Agile development, continuous integration, and rapid release cycles are genuinely useful for consumer software where fast iteration matters. They are structurally incompatible with building reliable systems, because reliability requires stability and stability requires not changing things. A codebase that deploys new versions daily is a codebase whose behavior at any given moment is not fully known.

This is not a criticism of agile as a methodology. It is an observation about the mismatch between development culture and reliability requirements. The industries that produce the most reliable software, aviation, medical devices, industrial control systems, are also the industries most resistant to modern development practices. That correlation is not coincidental.

6. Longevity Creates Expertise That Cannot Be Replicated Quickly

The engineers who maintain legacy COBOL systems at major financial institutions are, in many cases, retired or approaching retirement. Banks have been running advertisements and workshops to attract younger COBOL programmers for years, with limited success. This is framed as a crisis, and in workforce terms it is. But it also reflects something important: deep expertise in a system takes decades to accumulate.

The engineers who have maintained these systems for thirty years carry knowledge that was never written down.
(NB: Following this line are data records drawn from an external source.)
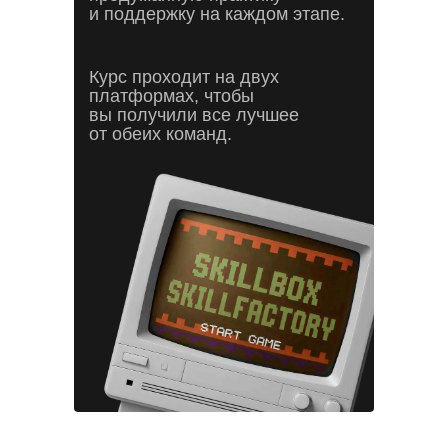
и поддержку на каждом этапе.
Курс проходит на двух
платформах, чтобы
вы получили все лучшее
от обеих команд.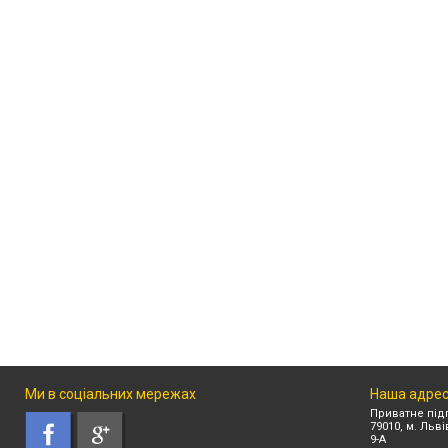
Ми в соціальних мережах
Наша адре
Приватне під
79010, м. Льв
9-А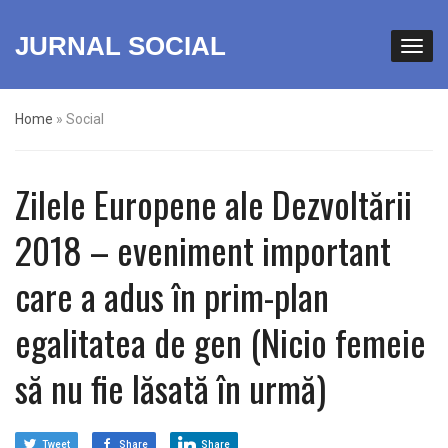
JURNAL SOCIAL
Home
»
Social
Zilele Europene ale Dezvoltării
2018 – eveniment important
care a adus în prim-plan
egalitatea de gen (Nicio femeie
să nu fie lăsată în urmă)
Tweet
Share
Share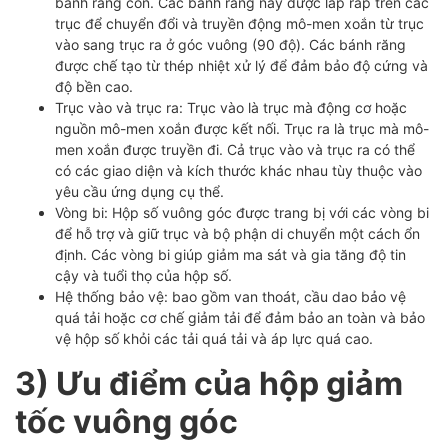
bánh răng côn. Các bánh răng này được lắp ráp trên các
trục để chuyển đổi và truyền động mô-men xoắn từ trục
vào sang trục ra ở góc vuông (90 độ). Các bánh răng
được chế tạo từ thép nhiệt xử lý để đảm bảo độ cứng và
độ bền cao.
Trục vào và trục ra: Trục vào là trục mà động cơ hoặc
nguồn mô-men xoắn được kết nối. Trục ra là trục mà mô-
men xoắn được truyền đi. Cả trục vào và trục ra có thể
có các giao diện và kích thước khác nhau tùy thuộc vào
yêu cầu ứng dụng cụ thể.
Vòng bi: Hộp số vuông góc được trang bị với các vòng bi
để hỗ trợ và giữ trục và bộ phận di chuyển một cách ổn
định. Các vòng bi giúp giảm ma sát và gia tăng độ tin
cậy và tuổi thọ của hộp số.
Hệ thống bảo vệ: bao gồm van thoát, cầu dao bảo vệ
quá tải hoặc cơ chế giảm tải để đảm bảo an toàn và bảo
vệ hộp số khỏi các tải quá tải và áp lực quá cao.
3) Ưu điểm của hộp giảm
tốc vuông góc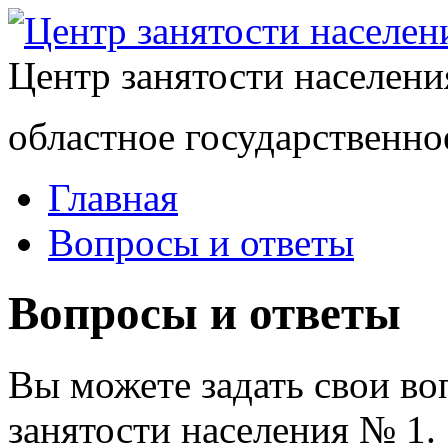
Центр занятости населен
областное государственно
Главная
Вопросы и ответы
Вопросы и ответы
Вы можете задать свои в
занятости населения № 1.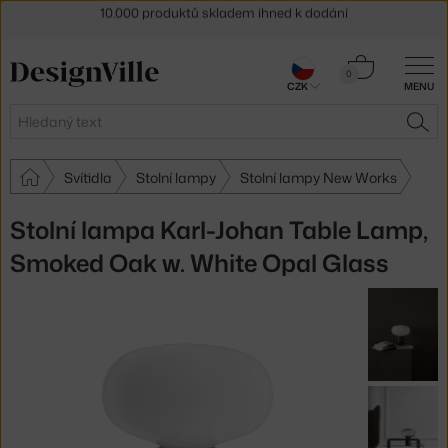
Sleva 5 % pro odběratele
newsletteru
30 dní na vrácení zboží
Košík
0
CZK
MENU
0 Kč
Hledat
HLE
Svítidla
Stolní lampy
Stolní lampy New Works
Stolní lampa Karl-Johan Table Lamp,
Smoked Oak w. White Opal Glass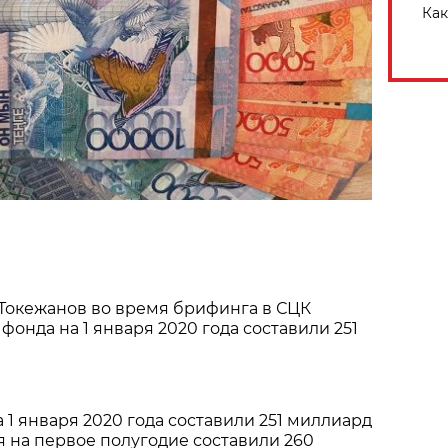
Как
 Токежанов во время брифинга в СЦК
 фонда на 1 января 2020 года составили 251
 1 января 2020 года составили 251 миллиард
я на первое полугодие составили 260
They know which modules are fragile, which patches interact in unexpected ways, which behaviors were intentional and which were accidents that became load-bearing. That knowledge is the actual reliability asset, not just the code. Modern systems, rewritten every few years and staffed by developers with short tenures, cannot accumulate an equivalent depth.

7. Age Reveals Which Abstractions Actually Hold

Software is built on abstractions: assumptions about how data will be structured, how systems will communicate, what the operating environment will look like. Most abstractions leak eventually. The ones that have survived thirty or forty years in production are, by revealed preference, the ones that were accurate enough to hold under real conditions.

SQL, released commercially in the late 1970s, still underlies most of the world’s data infrastructure. The internet protocol suite was designed in the early 1970s and routes essentially all global internet traffic. These are not the technologies that most programmers find exciting. They are the technologies that turned out to be right. There is a selection effect at work in old software that novelty cannot replicate: the bad abstractions have already been eliminated, usually painfully.

The uncomfortable implication for the industry is that the push to modernize legacy systems is often driven less by technical necessity than by developer preference and management anxiety about running something nobody fully understands anymore. Both are real pressures. Neither is a good reason to replace software that has been proven, at scale, over decades.